Humanities 110 - Introduction to Western Humanities
Fall Semester: Greece
The fall semester focuses on the development of culture in ancient Greece, beginning with Homer’s Iliad. It progresses through the rise and evolution of the polis as reflected in the histories of Herodotus and Thucydides as well as in Aeschylus's Oresteia and selected plays of Sophocles and other dramatists. The semester ends with the critiques made by Plato and Aristotle in the Republic and the Nicomachean Ethics of individual and polis virtues. Parallel developments in the heroic ideal and civic art are followed through a study of archaic and classical sculpture, vase painting, and architecture. The course concentrates on the Greeks' relation to the gods, to the state, to their fellows, and to their developing self-consciousness. The subject areas of art history, philosophy, political institutions, and myth are studied to understand how they and their interrelationships reveal distinctive features of Greek civilization.
Spring Semester: Rome
The second term is devoted to a consideration of imperial Rome and to the encounter between classical culture and the Judeo-Christian tradition. The course examines the background and ideology of the early Principate as developed and described by the major authors of the Augustan Age, including Livy, Virgil, and Ovid. The political, philosophical, and historical implications of this development are traced in the works of Seneca and Tacitus. The second half of the spring semester begins with a reading of Hebrew biblical materials and then examines both non-canonical texts of the Jewish and Christian traditions as well as New Testament materials. After a detailed investigation of the confrontation between Christianity and the Roman world, the course concludes with St. Augustine’s Confessions, in which the values and ambitions of classical antiquity are developed in the light of an emergent Christian orthodoxy.
Humanities 210 - Early Modern Europe
Humanities 220 - Modern European Humanities
Humanities 230 - Foundations of Chinese Civilization
Fall Semester: The Qin/Han Unification
In geography and cultural advances, the Qin and Han Dynasties surpassed their predecessors, and together they number among the world's greatest empires.
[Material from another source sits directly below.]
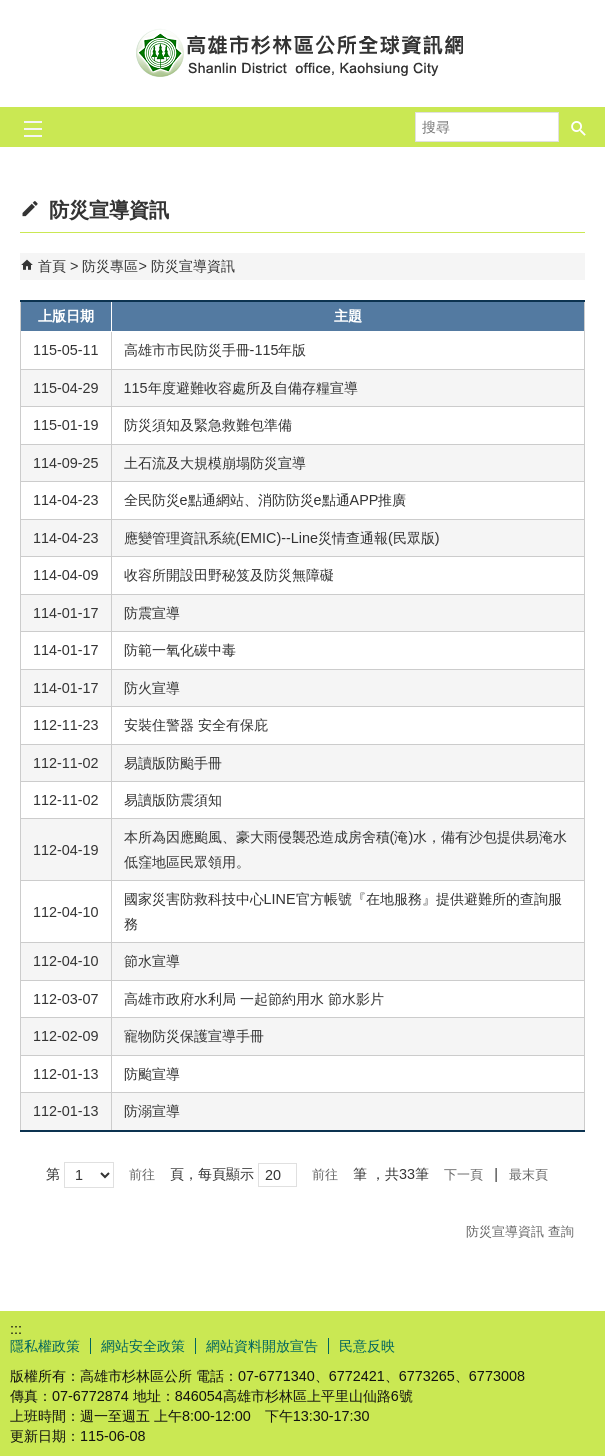  What do you see at coordinates (303, 53) in the screenshot?
I see `杉林區公所` at bounding box center [303, 53].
This course examines their heritage through a selection of primary texts including the Confucian Analects, the enigmatic Dao de Jing, the cosmological Book of Changes, and the historical narrative tradition of Sima Qian's Shi Ji. It will sample cultural expression ranging from the poetic discourse of rhapsodies and pentasyllabic verse to the religious endeavors manifested in the emperor's own fengshan sacrifices. Alongside textual studies, this course will also explore the Han's physical remains, including the ruins of its capitals, the Wu Liang shrine, and its important tombs. The Qin/Han portrays itself as a territorial, political, and cultural unifier, and it sets the benchmark against which all later dynasties must measure themselves.
Spring Semester: The Great Song Transition
During the Song renaissance, China mentally realigned itself, first because it had to acknowledge other powers in the world such as the nomad states along its own northern borders, and second because those nomads would eventually occupy the northern half of China. Foreign religions such as Tiantai and Chan Buddhism flourished alongside the indigenous popular pantheon, all of which we will study through their primary texts. Furthermore, China was undergoing internal changes such as the emergence of a vibrant urban culture, a culture we will hear through Song storytelling and see through Song cityscape paintings. This realignment found other new expressions in intimate ci-poetry and monumental landscape art. The Qin/Han unification may have laid the basic foundation of China, but the Song gave modern China its true cultural heritage.